Всегда вчерашнее завтра (Абдуллаев) - страница 188

«Луи де Полиньяк», — как заведенный повторял Дронго, и аристократическая фамилия наполнялась другим смыслом, обретая нечто страшное.

Где-то далеко, в глубинах души, еще один человек, другой, более отстраненный и холодный, следил за ним, осуждающе покачивая головой. Этот второй, наклонившись над первым, холодно рассуждал о возможности жертв в такой борьбе, о логичном исходе его командировки, о не менее логичной смерти Маира Касланлы. Но первый, лежавший на полу, упорно отмахивался от рассуждений второго, продолжая плакать с широко раскрытыми глазами, кусая губы в непонятном гневе.

Он еще долго лежал на полу в этой неловкой, страшной позе раненого человека. Затем поднялся и встал под душ. Сильно болело сердце, но он не обращал на него внимания, как не обращают внимания на назойливое насекомое. Но отмахнуться все же не удавалось. Сердце болело все сильнее, и он, закрыв воду, достал полотенце и махровый халат.

— Луи де Полиньяк, — в последний раз громко сказал он, выходя из ванной.

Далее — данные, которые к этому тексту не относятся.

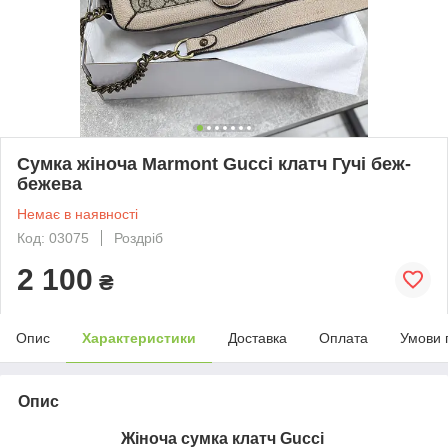
Сумка жіноча Marmont Gucci клатч Гучі беж-
бежева
Немає в наявності
Код: 03075
Роздріб
2 100
₴
Опис
Характеристики
Доставка
Оплата
Умови 
Опис
Жіноча сумка клатч Gucci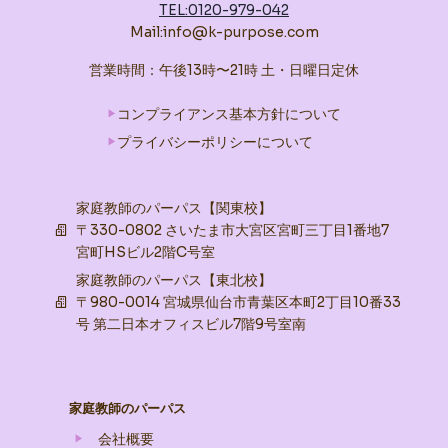
TEL:0120-979-042
Mail:info@k-purpose.com
営業時間：午後13時〜21時 土・日曜日定休
コンプライアンス基本方針について
プライバシーポリシーについて
家庭教師のパーパス【関東校】
〒330-0802 さいたま市大宮区宮町三丁目1番地7
宮町HSビル2階C号室
家庭教師のパーパス【東北校】
〒980-0014 宮城県仙台市青葉区本町2丁目10番33
号 第二日本オフィスビル7階9号室南
家庭教師のパーパス
会社概要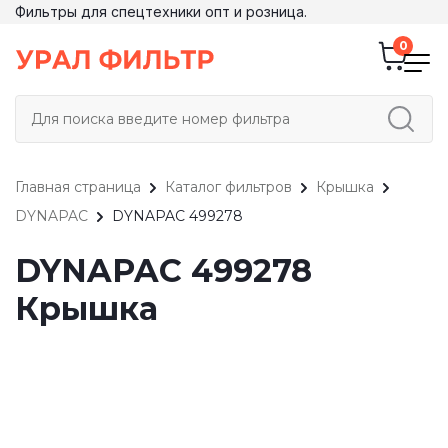
Фильтры для спецтехники опт и розница.
Главная страница
Каталог фильтров
Крышка
DYNAPAC
DYNAPAC 499278
DYNAPAC 499278
Крышка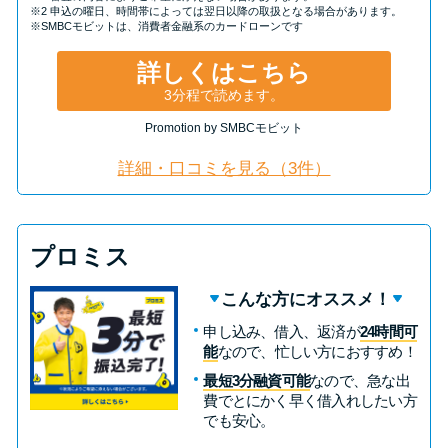
※2 申込の曜日、時間帯によっては翌日以降の取扱となる場合があります。
※SMBCモビットは、消費者金融系のカードローンです
詳しくはこちら
3分程で読めます。
Promotion by SMBCモビット
詳細・口コミを見る（3件）
プロミス
こんな方にオススメ！
申し込み、借入、返済が
24時間可
能
なので、忙しい方におすすめ！
最短3分融資可能
なので、急な出
費でとにかく早く借入れしたい方
でも安心。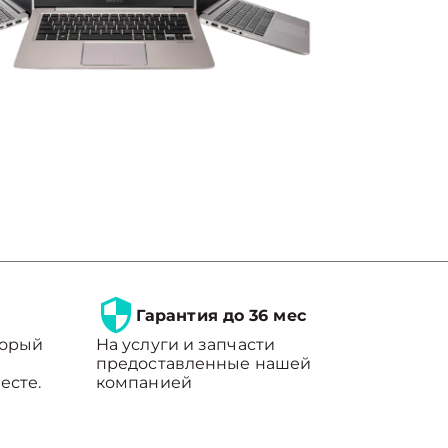
Гарантия до 36 мес
торый
На услуги и запчасти
предоставленные нашей
есте.
компанией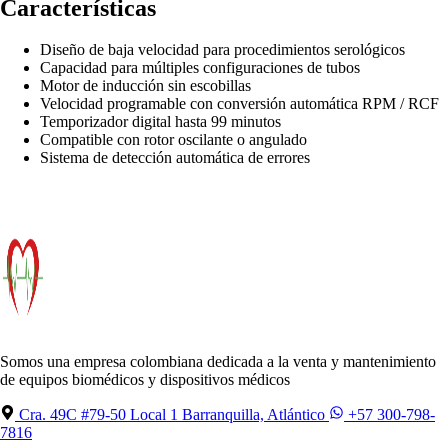
Características
Diseño de baja velocidad para procedimientos serológicos
Capacidad para múltiples configuraciones de tubos
Motor de inducción sin escobillas
Velocidad programable con conversión automática RPM / RCF
Temporizador digital hasta 99 minutos
Compatible con rotor oscilante o angulado
Sistema de detección automática de errores
Somos una empresa colombiana dedicada a la venta y mantenimiento
de equipos biomédicos y dispositivos médicos
Cra. 49C #79-50 Local 1 Barranquilla, Atlántico
+57 300-798-
7816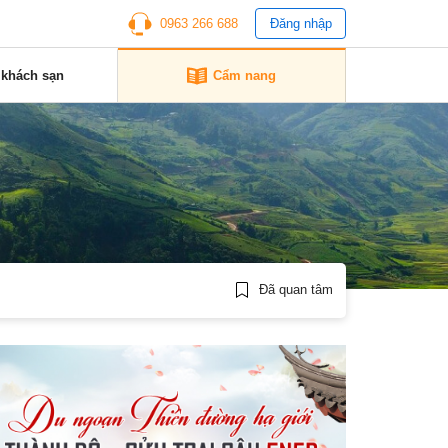
0963 266 688
Đăng nhập
 khách sạn
Cẩm nang
Đã quan tâm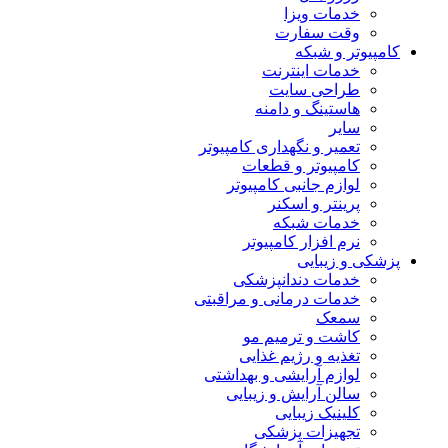
خدمات ویزا
وقت سفارت
کامپیوتر و شبکه
خدمات اینترنت
طراحی سایت
هاستینگ و دامنه
سایر
تعمیر و نگهداری کامپیوتر
کامپیوتر و قطعات
لوازم جانبی کامپیوتر
پرینتر و اسکنر
خدمات شبکه
نرم افزار کامپیوتر
پزشکی و زیبایی
خدمات دندانپزشکی
خدمات درمانی و مراقبتی
سمعک
کاشت و ترمیم مو
تغذیه و رژیم غذایی
لوازم آرایشی و بهداشتی
سالن آرایش و زیبایی
کلینیک زیبایی
تجهیزات پزشکی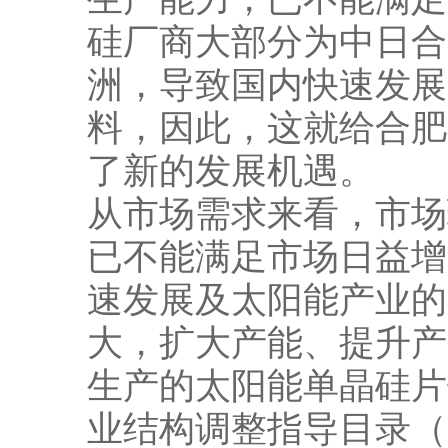
硅厂商大部分为中日合
洲，导致国内快速发展
料，因此，这就给合肥
了新的发展机遇。
从市场需求来看，市场
已不能满足市场日益增
速发展及太阳能产业的
大，扩大产能、提升产
生产的太阳能单晶硅片
业结构调整指导目录（2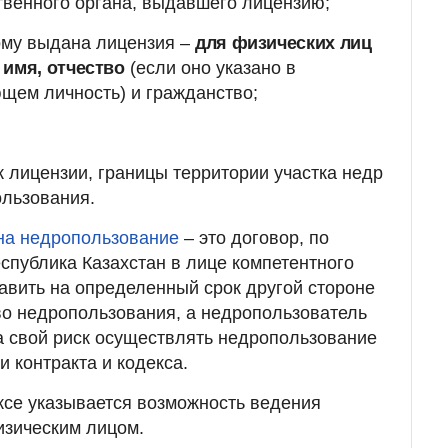
твенного органа, выдавшего лицензию;
ому выдана лицензия –
для физических лиц
имя, отчество
(если оно указано в
щем личность) и гражданство;
к лицензии, границы территории участка недр
ользования.
 на недропользование
– это договор, по
еспублика Казахстан в лице компетентного
тавить на определенный срок другой стороне
о недропользования, а недропользователь
на свой риск осуществлять недропользование
и контракта и кодекса.
ксе указывается возможность ведения
изическим лицом.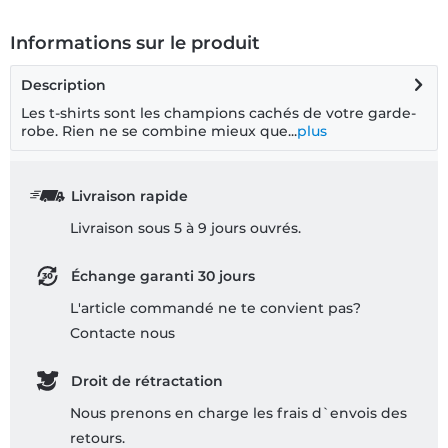
Informations sur le produit
Description
Les t-shirts sont les champions cachés de votre garde-
robe. Rien ne se combine mieux que...
plus
Livraison rapide
Livraison sous 5 à 9 jours ouvrés.
Échange garanti 30 jours
L'article commandé ne te convient pas?
Contacte nous
Droit de rétractation
Nous prenons en charge les frais d`envois des
retours.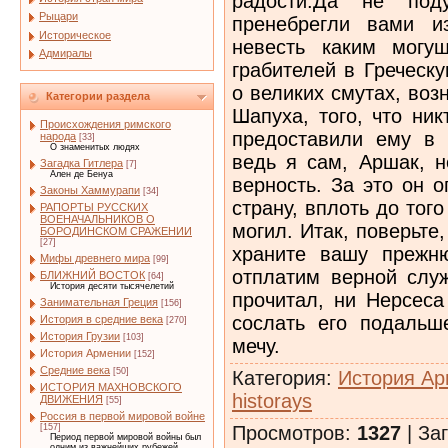
радости.Да не под
Рыцари
пренебрегли вами и
Историческое
невесть каким могу
Адмиралы
грабителей в Греческ
о великих смутах, во
Категории раздела
Шапуха, того, что ник
Происхождения римского
предоставили ему в
народа
[33]
О знаменитых людях
ведь я сам, Аршак, 
Загадка Гитлера
[7]
Ален де Бенуа
верность. За это он 
Законы Хаммурапи
[34]
страну, вплоть до тог
РАПОРТЫ РУССКИХ
ВОЕНАЧАЛЬНИКОВ О
могил. Итак, поверьте,
БОРОДИНСКОМ СРАЖЕНИИ
[27]
храните вашу прежн
Мифы древнего мира
[99]
отплатим верной слу
БЛИЖНИЙ ВОСТОК
[64]
История десяти тысячелетий
прочитал, ни Нерсеса
Занимательная Греция
[156]
сослать его подальш
История в средние века
[270]
История Грузии
[103]
мечу.
История Армении
[152]
Средние века
[50]
Категория
:
История Ар
ИСТОРИЯ МАХНОВСКОГО
historays
ДВИЖЕНИЯ
[55]
Россия в первой мировой войне
Просмотров
:
1327
|
Заг
[157]
Период первой мировой войны был
одним из важнейших рубежей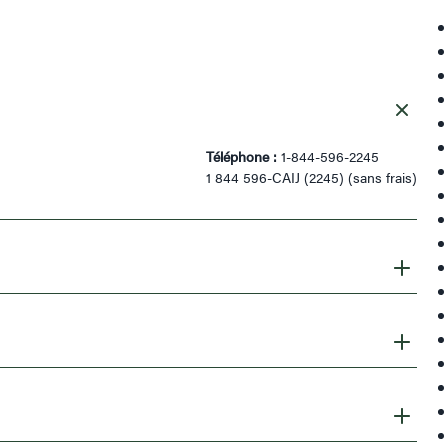
Téléphone :
1-844-596-2245
1 844 596-CAIJ (2245) (sans frais)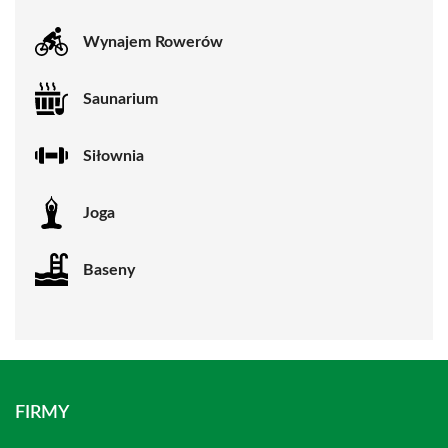
Wynajem Rowerów
Saunarium
Siłownia
Joga
Baseny
FIRMY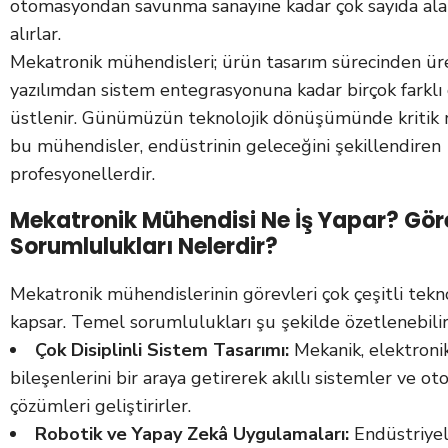
otomasyondan savunma sanayine kadar çok sayıda al
alırlar.
Mekatronik mühendisleri; ürün tasarım sürecinden üre
yazılımdan sistem entegrasyonuna kadar birçok farklı
üstlenir. Günümüzün teknolojik dönüşümünde kritik 
bu mühendisler, endüstrinin geleceğini şekillendiren
profesyonellerdir.
Mekatronik Mühendisi Ne İş Yapar? Gör
Sorumlulukları Nelerdir?
Mekatronik mühendislerinin görevleri çok çeşitli teknol
kapsar. Temel sorumlulukları şu şekilde özetlenebilir
Çok Disiplinli Sistem Tasarımı:
Mekanik, elektronik
bileşenlerini bir araya getirerek akıllı sistemler ve o
çözümleri geliştirirler.
Robotik ve Yapay Zekâ Uygulamaları:
Endüstriyel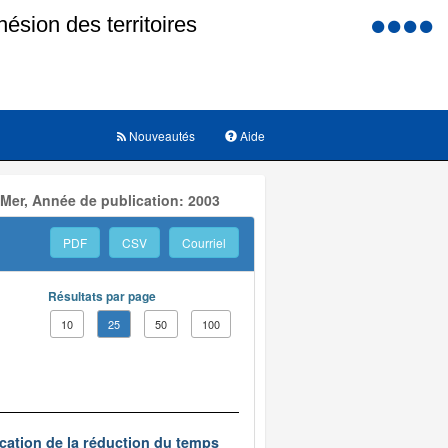
Menu
d'accessi
Nouveautés
Aide
 Mer, Année de publication: 2003
PDF
CSV
Courriel
Résultats par page
10
25
50
100
ication de la réduction du temps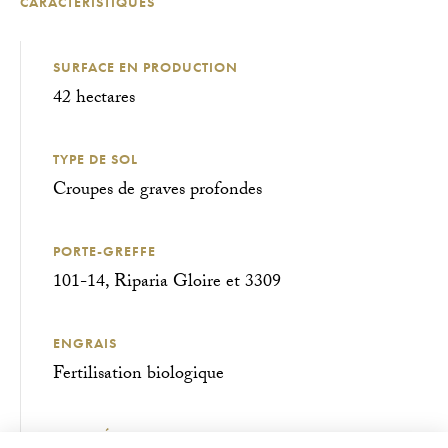
CARACTÉRISTIQUES
SURFACE EN PRODUCTION
42 hectares
TYPE DE SOL
Croupes de graves profondes
PORTE-GREFFE
101-14, Riparia Gloire et 3309
ENGRAIS
Fertilisation biologique
DENSITÉ DE PLANTATION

Уже в постели, куда он лег прямо в халате, не раздеваясь, он вспомнил о цветке, подаренном Марианной. Вскочил, рванул дверцу зеркального шкафа и с ужасом увидел пустую полку. Побывавшая здесь горничная уже убрала засохшее растение, видимо, решив, что это очередная причуда забывчивых богатых клиентов Монте-Карло.

Он закрыл дверцу шкафа и снова улегся в кровать, закрыл глаза. Теперь эта женщина будет жить только в его воспоминаниях, которые обладают неприятным свойством — тускнеть со временем, превращаясь из живого образа в полустертые наброски, воспринимаемые уже без прежнего волнения.

«Можно подумать, что ты не знал, чем все это может кончиться», — сказал сухой рационалист, сидевший в Дронго.

«Знал, — согласился еще не умерший романтик, — все прекрасно знал. Но рассчитывал на чудо».

«Тебе казалось, что Мари сумеет понять, правильно оценит твое положение.

Ты надеялся, что они пощадят Маира, безобидного человека, который никому ничего плохого не сделал. Ты знал обо всем с самого начала, — безжалостно давил рационалист, — и не нужно так сентиментальничать. Мы оба с тобой понимали, чем все может кончиться».

Дронго вздохнул. Оба образа, ведущие непрерывный спор, слились в единого человека. Он встал, снял с себя халат. Подошел к двери балкона. В заливе покачивались белоснежные яхты, даже сюда доносились счастливые голоса отдыхающих.

«Рай на земле, — горько подумал Дронго, возвращаясь в комнату, — рай на земле».

У него не осталось больше иллюзий. Партия закончилась. Осталось, нанести главный, решающий удар. И он точно знал, что именно ему нужно делать.